Every line of the listing below from the one with "Il nostro Staff" up to and including the one with "Rückerstattungsrichtlinie haben, zögern" should be retyped exactly, and nothing else; pictures are not part of the copy.

• • •

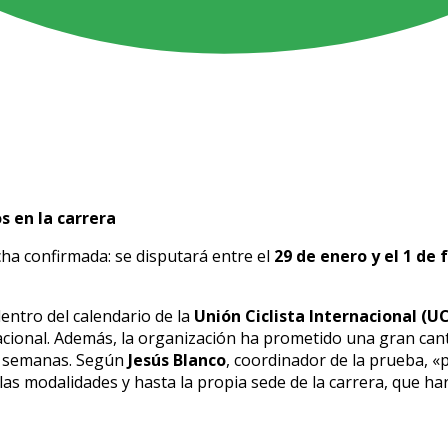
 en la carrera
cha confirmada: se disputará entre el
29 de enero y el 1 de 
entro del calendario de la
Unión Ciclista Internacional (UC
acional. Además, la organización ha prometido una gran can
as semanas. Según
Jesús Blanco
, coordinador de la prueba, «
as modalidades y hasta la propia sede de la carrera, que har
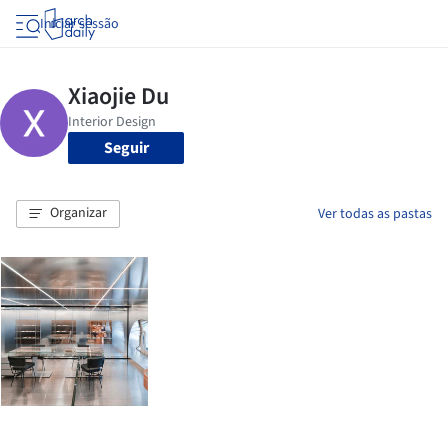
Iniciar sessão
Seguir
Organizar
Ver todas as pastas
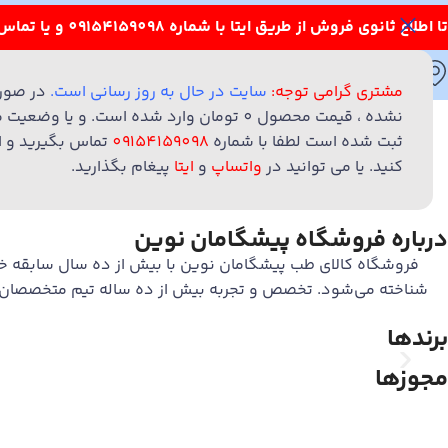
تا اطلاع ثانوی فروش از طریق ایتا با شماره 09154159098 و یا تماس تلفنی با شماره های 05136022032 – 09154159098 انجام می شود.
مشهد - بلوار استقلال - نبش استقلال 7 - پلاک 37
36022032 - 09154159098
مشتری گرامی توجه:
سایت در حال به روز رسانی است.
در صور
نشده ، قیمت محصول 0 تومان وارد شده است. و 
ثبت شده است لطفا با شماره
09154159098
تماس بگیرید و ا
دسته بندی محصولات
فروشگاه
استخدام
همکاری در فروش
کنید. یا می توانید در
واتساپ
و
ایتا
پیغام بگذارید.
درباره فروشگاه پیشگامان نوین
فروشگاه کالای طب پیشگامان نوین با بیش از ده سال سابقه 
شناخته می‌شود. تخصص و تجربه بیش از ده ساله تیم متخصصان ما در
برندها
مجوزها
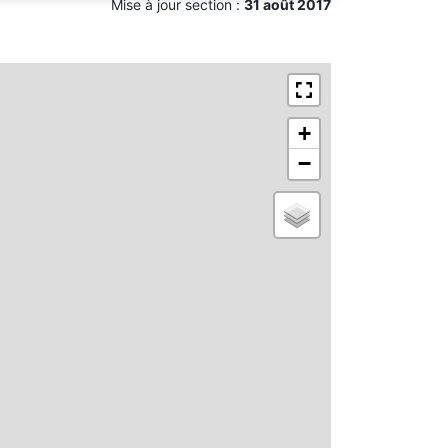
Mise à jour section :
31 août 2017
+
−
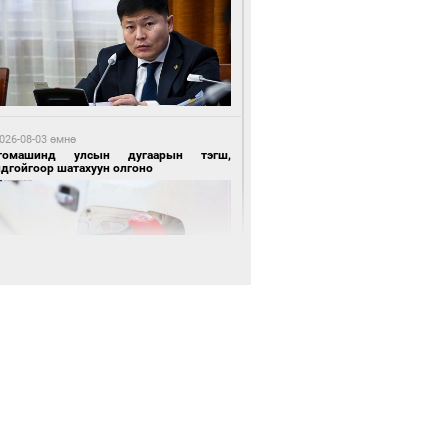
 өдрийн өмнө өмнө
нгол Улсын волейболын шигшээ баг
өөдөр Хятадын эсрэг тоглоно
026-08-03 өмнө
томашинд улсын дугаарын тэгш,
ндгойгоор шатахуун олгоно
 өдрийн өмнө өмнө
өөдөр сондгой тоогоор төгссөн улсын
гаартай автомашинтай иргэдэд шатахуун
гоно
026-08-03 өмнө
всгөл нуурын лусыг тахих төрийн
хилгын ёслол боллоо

• • •

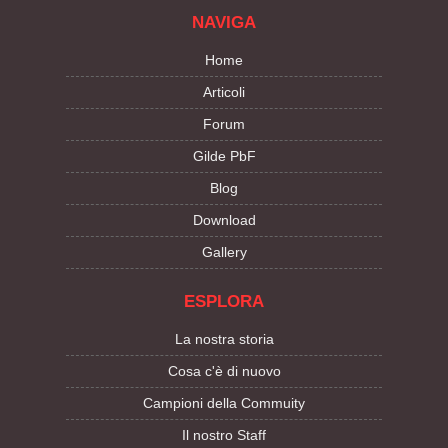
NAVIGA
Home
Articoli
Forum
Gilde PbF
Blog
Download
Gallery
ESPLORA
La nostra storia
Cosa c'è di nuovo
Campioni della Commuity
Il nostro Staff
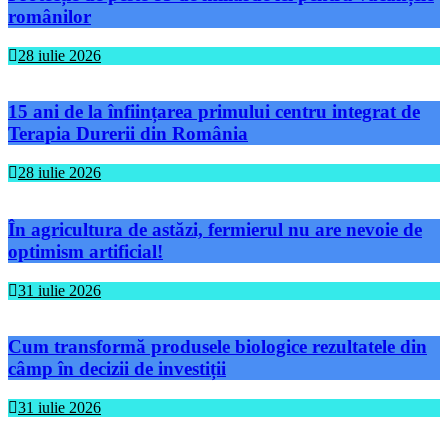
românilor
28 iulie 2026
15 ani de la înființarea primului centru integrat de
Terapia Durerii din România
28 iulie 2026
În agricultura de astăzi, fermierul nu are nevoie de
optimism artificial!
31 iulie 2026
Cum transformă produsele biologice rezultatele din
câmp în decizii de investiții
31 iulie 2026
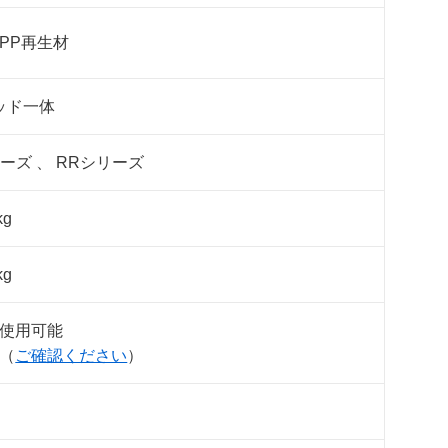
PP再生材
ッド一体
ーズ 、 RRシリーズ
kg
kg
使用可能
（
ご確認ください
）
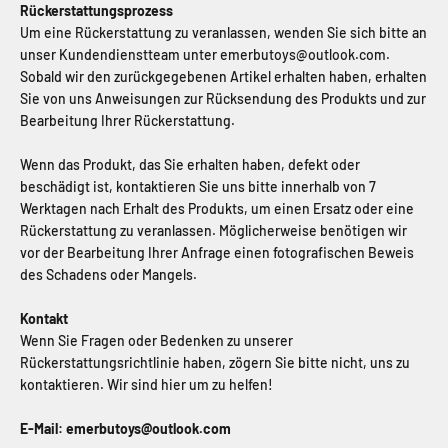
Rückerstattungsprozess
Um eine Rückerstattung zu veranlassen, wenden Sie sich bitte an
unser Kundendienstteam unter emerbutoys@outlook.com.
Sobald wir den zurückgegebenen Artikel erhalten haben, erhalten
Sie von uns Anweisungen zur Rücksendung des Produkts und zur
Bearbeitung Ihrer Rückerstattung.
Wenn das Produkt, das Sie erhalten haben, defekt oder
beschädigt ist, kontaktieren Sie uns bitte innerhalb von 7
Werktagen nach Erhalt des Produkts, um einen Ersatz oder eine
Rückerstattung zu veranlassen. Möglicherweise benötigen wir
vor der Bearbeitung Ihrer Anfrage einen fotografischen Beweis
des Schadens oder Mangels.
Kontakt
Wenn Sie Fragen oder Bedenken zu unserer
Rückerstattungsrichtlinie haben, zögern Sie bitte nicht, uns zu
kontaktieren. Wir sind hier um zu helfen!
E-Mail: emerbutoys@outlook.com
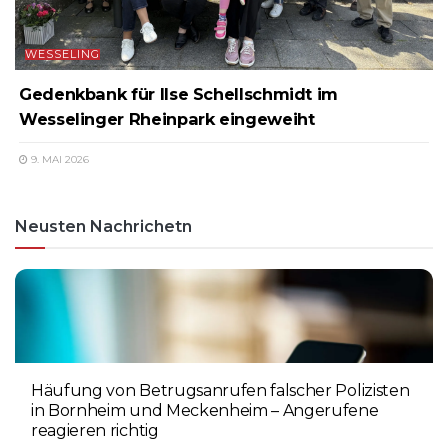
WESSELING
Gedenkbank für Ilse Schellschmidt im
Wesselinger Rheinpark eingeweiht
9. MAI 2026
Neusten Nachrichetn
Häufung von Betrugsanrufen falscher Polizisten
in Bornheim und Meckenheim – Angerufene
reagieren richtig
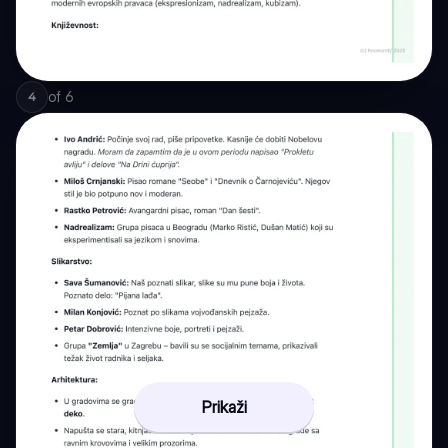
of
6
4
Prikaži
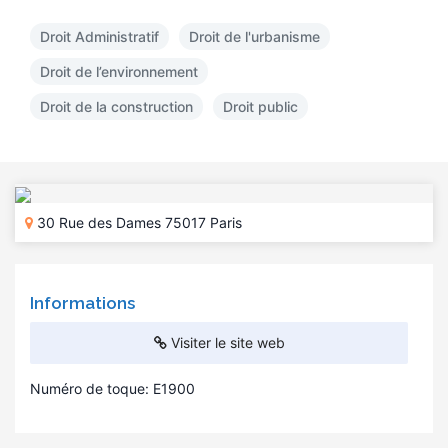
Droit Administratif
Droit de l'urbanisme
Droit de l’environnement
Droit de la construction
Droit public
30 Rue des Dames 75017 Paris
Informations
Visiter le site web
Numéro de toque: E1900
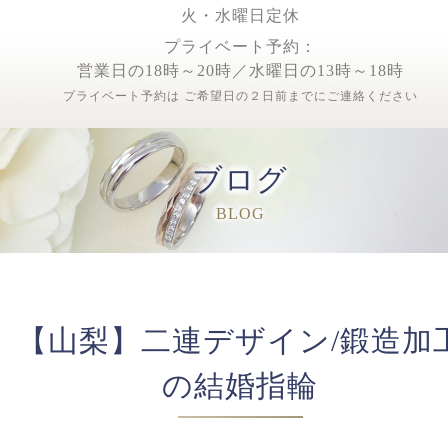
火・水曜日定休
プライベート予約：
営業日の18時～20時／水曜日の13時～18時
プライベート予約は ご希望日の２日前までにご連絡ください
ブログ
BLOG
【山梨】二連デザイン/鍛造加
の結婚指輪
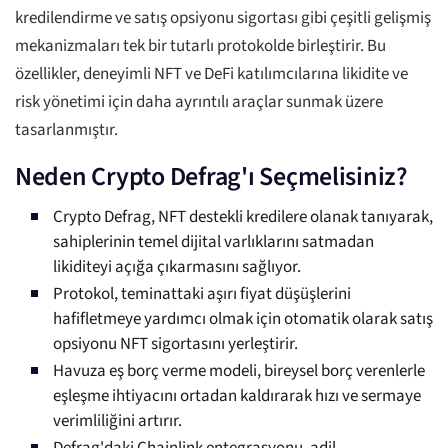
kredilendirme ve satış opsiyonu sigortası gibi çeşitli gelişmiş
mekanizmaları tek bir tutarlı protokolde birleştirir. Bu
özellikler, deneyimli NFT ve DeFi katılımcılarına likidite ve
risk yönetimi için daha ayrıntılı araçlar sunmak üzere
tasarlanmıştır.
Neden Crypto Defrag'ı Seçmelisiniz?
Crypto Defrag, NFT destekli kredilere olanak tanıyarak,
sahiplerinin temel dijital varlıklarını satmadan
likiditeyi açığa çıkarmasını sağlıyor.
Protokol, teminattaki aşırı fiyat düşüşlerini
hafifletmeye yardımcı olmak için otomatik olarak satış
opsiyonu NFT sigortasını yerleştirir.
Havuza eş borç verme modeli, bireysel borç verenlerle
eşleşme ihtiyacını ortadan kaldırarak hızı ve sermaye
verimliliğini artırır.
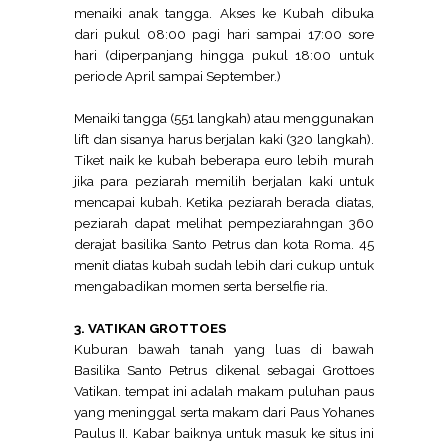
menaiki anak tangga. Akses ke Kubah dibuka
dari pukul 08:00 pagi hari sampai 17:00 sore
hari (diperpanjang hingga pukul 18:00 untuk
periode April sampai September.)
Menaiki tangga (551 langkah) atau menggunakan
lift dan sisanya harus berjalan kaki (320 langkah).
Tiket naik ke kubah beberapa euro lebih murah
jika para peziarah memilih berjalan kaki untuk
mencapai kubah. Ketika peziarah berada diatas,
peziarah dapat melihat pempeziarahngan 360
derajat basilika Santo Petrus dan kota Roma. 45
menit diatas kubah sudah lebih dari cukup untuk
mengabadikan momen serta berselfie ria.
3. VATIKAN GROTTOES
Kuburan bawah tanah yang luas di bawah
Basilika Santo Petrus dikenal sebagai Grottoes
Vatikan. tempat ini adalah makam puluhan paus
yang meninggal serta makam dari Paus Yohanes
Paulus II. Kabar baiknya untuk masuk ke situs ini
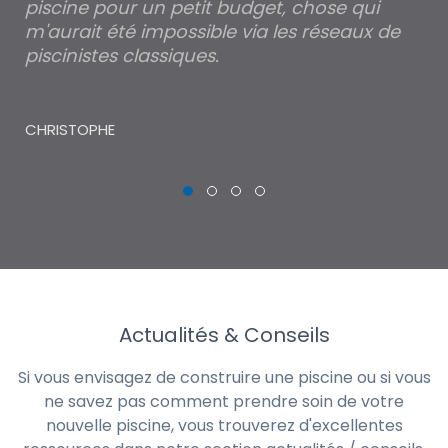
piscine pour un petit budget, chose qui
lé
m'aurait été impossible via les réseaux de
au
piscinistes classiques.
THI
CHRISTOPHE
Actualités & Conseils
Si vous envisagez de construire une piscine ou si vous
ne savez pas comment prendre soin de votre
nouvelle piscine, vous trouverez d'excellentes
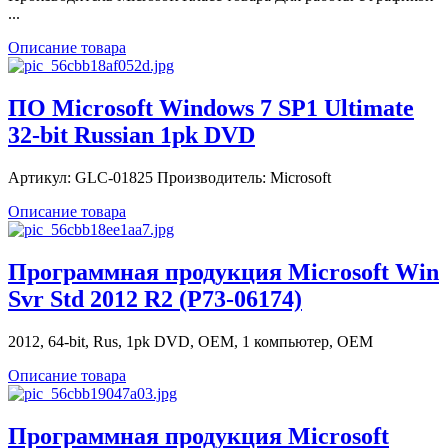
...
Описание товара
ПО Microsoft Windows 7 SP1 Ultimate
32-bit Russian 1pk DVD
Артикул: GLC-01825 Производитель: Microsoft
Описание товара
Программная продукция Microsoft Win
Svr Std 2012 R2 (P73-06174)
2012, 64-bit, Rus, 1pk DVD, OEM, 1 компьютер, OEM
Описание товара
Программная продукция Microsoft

• • •

Result of the exercise →
Il nostro Staff
românilor
28 iulie 2026
15 ani de la înființarea primului centru integrat de
Terapia Durerii din România
28 iulie 2026
În agricultura de astăzi, fermierul nu are nevoie de
optimism artificial!
31 iulie 2026
Cum transformă produsele biologice rezultatele din
câmp în decizii de investiții
31 iulie 2026
PP再生材
ッド一体
ーズ 、 RRシリーズ
kg
kg
使用可能
（
ご確認ください
）
Rückerstattungsprozess
Um eine Rückerstattung zu veranlassen, wenden Sie sich bitte an
unser Kundendienstteam unter emerbutoys@outlook.com.
Sobald wir den zurückgegebenen Artikel erhalten haben, erhalten
Sie von uns Anweisungen zur Rücksendung des Produkts und zur
Bearbeitung Ihrer Rückerstattung.
Wenn das Produkt, das Sie erhalten haben, defekt oder
beschädigt ist, kontaktieren Sie uns bitte innerhalb von 7
Werktagen nach Erhalt des Produkts, um einen Ersatz oder eine
Rückerstattung zu veranlassen. Möglicherweise benötigen wir
vor der Bearbeitung Ihrer Anfrage einen fotografischen Beweis
des Schadens oder Mangels.
Kontakt
Wenn Sie Fragen oder Bedenken zu unserer
Rückerstattungsrichtlinie haben, zögern Sie bitte nicht, uns zu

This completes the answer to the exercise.